M.K.: Les cauchemars sont très beaux. Ils ont d'ailleurs été inventés, car ils ne sont pas les mêmes dans la bande dessinée. L'entrée du camp avec les tatouages est l'idée de Véra. Et je pense que le moment où je cours dans la neige est un moment très fort.

 

C. : Est-ce qu'il y a une vocation à ce que le film soit accompagné, par exemple dans les écoles ? 

M.K.: Absolument. Le distributeur du film a fait un dossier pédagogique de 18 pages, il y a des données historiques sur la Shoah, sur ma famille et puis il y a des suggestions de travaux que l'on peut faire en classe avec les élèves, des questions que l'on peut poser selon le degré d'enseignement. Et j'espère que le film sera au programme des cours d'histoire quand il s'agit de parler autrement de la Seconde Guerre mondiale et de la Shoah, d'une façon moins lourde, moins martelée. Et les petites histoires comme celle de ma famille sont parfaites pour introduire aux enfants l'histoire avec un grand H.

 

C. : Pour revenir à la bande dessinée, comment fait-on pour se représenter soi-même ? 

M.K.: J'ai un style graphique assez caricatural. Un réalisme caricatural. Quelque part entre Gaston Lagaffe et Tintin. Dans un premier temps, j'ai revisité nos photos de famille, quand nous étions enfants, pour voir comment j'allais nous dessiner chacun et à un moment donné, j'ai décidé de dessiner tel que je ressentais les gens et pas ce que nous étions réellement. Et l'important n'était pas de me dessiner avec tel nez ou telles taches de rousseur mais de pouvoir me dessiner sans avoir de références. Et quand je me vois dans le livre ou dans le film, je sens que c'est tout à fait moi. Je nous ai tous fait un nez rond et dans le film, ils ont tous le nez pointu et ça n'a aucune importance, l'essentiel est dans la puissance du ressenti.

 

C. : La caricature joue un rôle important, car c'est aussi une transmission de votre père.
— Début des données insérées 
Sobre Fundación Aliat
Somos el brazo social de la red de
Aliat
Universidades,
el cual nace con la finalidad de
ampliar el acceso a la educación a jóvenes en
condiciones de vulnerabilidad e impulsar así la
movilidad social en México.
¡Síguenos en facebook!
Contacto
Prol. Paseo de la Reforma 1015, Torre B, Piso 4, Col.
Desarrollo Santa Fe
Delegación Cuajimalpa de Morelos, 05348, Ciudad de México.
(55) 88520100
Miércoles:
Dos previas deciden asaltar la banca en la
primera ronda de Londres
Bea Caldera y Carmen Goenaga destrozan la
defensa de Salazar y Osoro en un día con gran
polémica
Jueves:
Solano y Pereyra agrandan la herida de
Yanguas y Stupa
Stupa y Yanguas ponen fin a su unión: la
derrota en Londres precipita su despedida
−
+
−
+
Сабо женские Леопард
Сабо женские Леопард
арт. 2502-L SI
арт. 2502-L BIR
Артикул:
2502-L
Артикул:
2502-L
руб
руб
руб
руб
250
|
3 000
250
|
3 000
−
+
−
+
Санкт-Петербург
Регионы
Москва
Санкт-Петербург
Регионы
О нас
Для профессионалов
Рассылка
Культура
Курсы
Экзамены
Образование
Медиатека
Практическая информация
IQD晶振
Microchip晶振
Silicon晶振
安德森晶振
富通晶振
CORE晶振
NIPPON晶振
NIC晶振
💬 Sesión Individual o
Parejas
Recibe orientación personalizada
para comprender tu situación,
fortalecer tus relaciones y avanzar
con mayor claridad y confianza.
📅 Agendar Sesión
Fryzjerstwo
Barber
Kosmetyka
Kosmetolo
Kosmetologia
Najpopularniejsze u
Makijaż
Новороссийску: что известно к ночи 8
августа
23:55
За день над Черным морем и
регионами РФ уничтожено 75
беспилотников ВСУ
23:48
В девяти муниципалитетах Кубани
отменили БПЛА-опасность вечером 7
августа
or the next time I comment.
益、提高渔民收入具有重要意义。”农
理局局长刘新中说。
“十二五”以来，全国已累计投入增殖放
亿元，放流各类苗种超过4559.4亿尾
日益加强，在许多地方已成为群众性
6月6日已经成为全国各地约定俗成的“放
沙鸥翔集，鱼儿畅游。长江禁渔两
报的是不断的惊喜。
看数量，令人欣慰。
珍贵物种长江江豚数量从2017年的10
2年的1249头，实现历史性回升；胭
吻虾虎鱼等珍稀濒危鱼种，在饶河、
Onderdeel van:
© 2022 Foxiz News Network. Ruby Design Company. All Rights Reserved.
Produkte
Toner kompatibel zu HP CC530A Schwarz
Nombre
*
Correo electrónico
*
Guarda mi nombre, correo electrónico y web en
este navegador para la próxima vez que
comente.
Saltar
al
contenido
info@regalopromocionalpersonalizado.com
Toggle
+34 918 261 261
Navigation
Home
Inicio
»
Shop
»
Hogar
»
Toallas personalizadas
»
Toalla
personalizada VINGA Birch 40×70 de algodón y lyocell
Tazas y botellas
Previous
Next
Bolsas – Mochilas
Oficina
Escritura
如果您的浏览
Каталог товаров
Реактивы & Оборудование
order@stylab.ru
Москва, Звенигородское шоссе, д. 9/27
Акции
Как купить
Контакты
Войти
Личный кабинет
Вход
M.K.: Oui, et je trouve que ça donne une valeur supplémentaire au film. Mon père aurait voulu être dessinateur. Quand il a été libéré de Buchenwald le 11 avril 1945 et qu'il a été rapatrié en Belgique, il était dans un sanatorium; il avait la tuberculose, la gale, le typhus et il souffrait de malnutrition, il pesait 33 kilos à l'âge de 19 ans. Pendant l'année qu'il a passée au sanatorium, il a fait des caricatures d'Hitler, il n'avait jamais appris, c'était un talent inné et ce talent, il me l'a transmis. Je suis devenu dessinateur et j'ai donc réalisé le métier que mon père souhaitait faire. Il avait commencé des études aux Beaux-Arts à Bruxelles qu'il a dû arrêter pour nourrir sa petite famille et il a vécu pendant des années comme artiste frustré. Il s'est remis à dessiner à la retraite. Finalement, dans la dernière scène du film où je l'accompagne à Auschwitz et qu'il feuillette mon carnet de croquis et qu'il voit la caricature que j'ai faite de lui, avec toutes ses médailles, il me demande en riant : «  C'est comme ça que tu me vois ? » et je dis « Oui » et on rigole tous les deux, pour moi, c'est le moment le plus émouvant du film.

 

C. : Il y a aussi l'importance du silence, ce que l'on cache. Est-ce que comme votre père, vous avez envie de poursuivre ce travail de la parole, de continuer à ce que cela circule ? 

M.K.: C'est vrai que quelque part je continue le travail de transmission de mon père mais je le fais dans un autre esprit. D'abord, je le fais à travers une création, mon père racontait directement ce qu'il avait vécu dans les camps. Il voulait faire ressentir la douleur de son expérience. Il a été arrêté à l'âge de 16 ans, à savoir l'âge des enfants auxquels il s'adresse lorsqu'il témoigne dans les écoles. Et il est devenu esclave à leur âge. Il souhaitait montrer la chance qu'ont ces enfants de vivre dans un pays démocratique. Moi, je suis là pour raconter les effets secondaires de ce traumatisme de mon père sur notre génération. Et que par la création, l'humour, on peut surmonter cela.